The OTA mouthpiece Interactive Travel Services Association (:ITSA) has been talking about “the correct interpretation of law” by the courts in the above-mentioned states, trying to arouse sentiments by playing the “unproductive litigation” card that was “wasting taxpayer resources.”
This rhetoric aside, it appears reasonable that the OTAs should receive compensation for the information and services they provide and on which they pay taxes. The fact that they neither operate the hotels, nor fix room rents, nor function as managing agents of the hotels makes it fairly obvious that imposition of transient occupancy taxes on them is unjustified.
The real reason that several cities are peeved is the fact that selling through OTAs lowers the sale value from a retail rate to a wholesale rate, which in turn lowers the amount of occupancy taxes. Given the fact that everyone is running on tight budgets, this seems like a lot of money to leave on the table.

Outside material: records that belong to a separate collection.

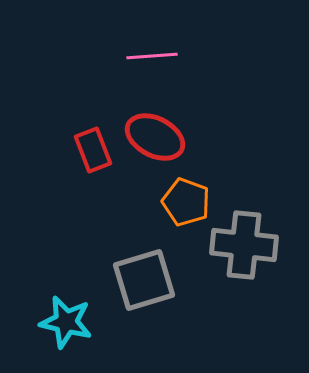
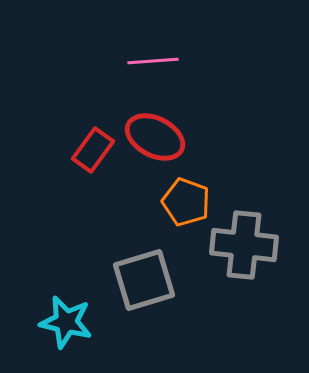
pink line: moved 1 px right, 5 px down
red rectangle: rotated 57 degrees clockwise
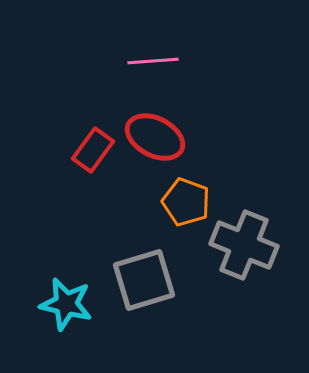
gray cross: rotated 16 degrees clockwise
cyan star: moved 18 px up
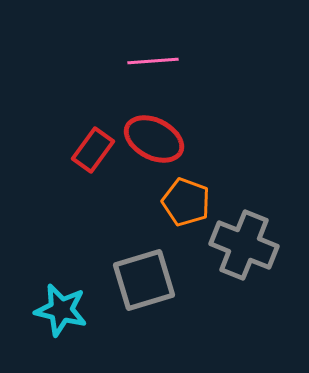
red ellipse: moved 1 px left, 2 px down
cyan star: moved 5 px left, 6 px down
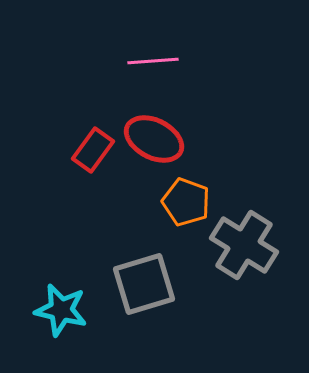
gray cross: rotated 10 degrees clockwise
gray square: moved 4 px down
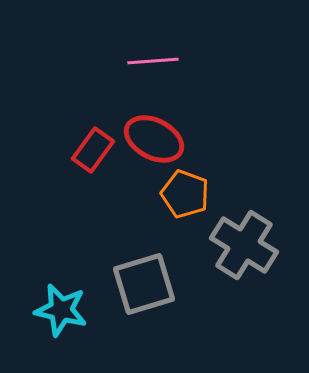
orange pentagon: moved 1 px left, 8 px up
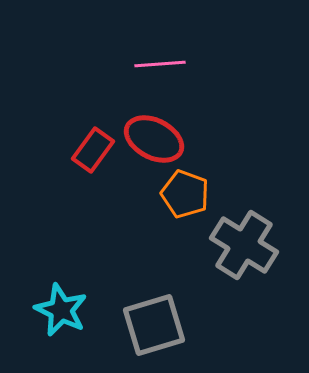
pink line: moved 7 px right, 3 px down
gray square: moved 10 px right, 41 px down
cyan star: rotated 12 degrees clockwise
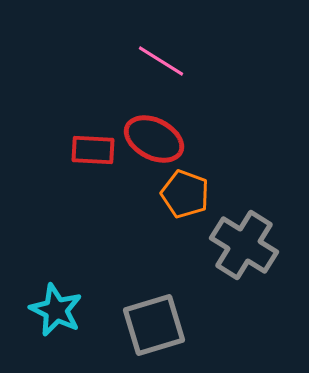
pink line: moved 1 px right, 3 px up; rotated 36 degrees clockwise
red rectangle: rotated 57 degrees clockwise
cyan star: moved 5 px left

Since existing laws did not provide for this situation, local governments in some cities, such as South San Francisco and Los Angeles amended and expanded key definitions, such as “rent” and “operator.” Of course, this is not helping matters any, since it is effectively changing definitions by state and city. OTAs too, are doing their bit. They have vague charges referred to as tax recovery and other fees, which are getting people excited against them. All these practices, actions and counter-actions are needlessly complicating matters for both hotel operators and their online partners.
What is needed is a centralized approach that could seamlessly apply to all states, but it is unlikely that this will happen any time soon, or if at all. In the absence of such a solution, all parties involved are trying to make the most of the situation.
While OTAs have lost in some cities, they continue to appeal those cases. However, while in the past, it looked like they were going to lose the war; it is increasingly looking like they are winning more battles.
While occupancy tax matters are likely to remain in flux in the foreseeable future, OTAs continue to see their revenues grow, as the U.S. ups spending on both business and leisure travel and international markets, particularly in Asia gather steam.
As a result, the Zacks Rank for the entire segment, including big players like Expedia, Priceline, Orbitz, as well as smaller ones like Ctrip.com International (NasdaqGS:CTRP - News), eLong Inc (NasdaqGM:LONG - News) and MakeMyTrip Ltd (NasdaqGS:MMYT - News) is #3, indicating a Hold recommendation in the short term.